Blood only serves to wash Ambition's hands!
- Lord Byron, Don Juan
You may be running a campaign in which murderhoboes aren't really a good fit for the kind of game you want to play. How do you discourage that before it becomes a problem?
- Talk to your players and explain what kind of game you're interested in providing. Did you know that most play style dissonance can be solved by just talking to each other like human beings? Crazy!
- It's great when players have ambitions for their characters, but it's easy to make clear in play that random acts of violence are a poor way to fulfill those ambitions. Make sure there are different, and better, approaches within the shared fiction for accomplishing a character's goals. You can also discourage murderhobo-ism by leveraging real consequences for antisocial behavior within the fictive world of the game itself.
- Root the characters in the setting so they are a part of it, instead of being eternal outsiders. This "rooting" could be a "starting town" that you focus on to discourage the violent vagabonds archetype, or you could lean on the characters' backstories (like those generated by 5e D&D's backgrounds) to give them a defined place within the campaign world.

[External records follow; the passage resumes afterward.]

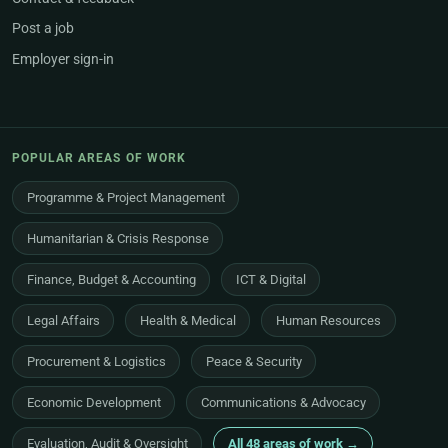
Post a job
Employer sign-in
POPULAR AREAS OF WORK
Programme & Project Management
Humanitarian & Crisis Response
Finance, Budget & Accounting
ICT & Digital
Legal Affairs
Health & Medical
Human Resources
Procurement & Logistics
Peace & Security
Economic Development
Communications & Advocacy
Evaluation, Audit & Oversight
All 48 areas of work →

- Give the characters (and players) things to care about. These attachments could be NPCs, organizations, goals, causes, etc. If they feel connected to the setting, or even protective of it, they will be less likely to draw steel as the solution to every problem. Offer a variety of things in the game that a player might take an interest in; take note when a player gets into one of the attachments on offer and make that a more prominent facet of the game.
- Murderlooting at every opportunity doesn't have to provide mechanized benefits. Actions that are rewarded on a mechanical level are incentivized; remove the incentive and you remove the impetus for taking that course of action.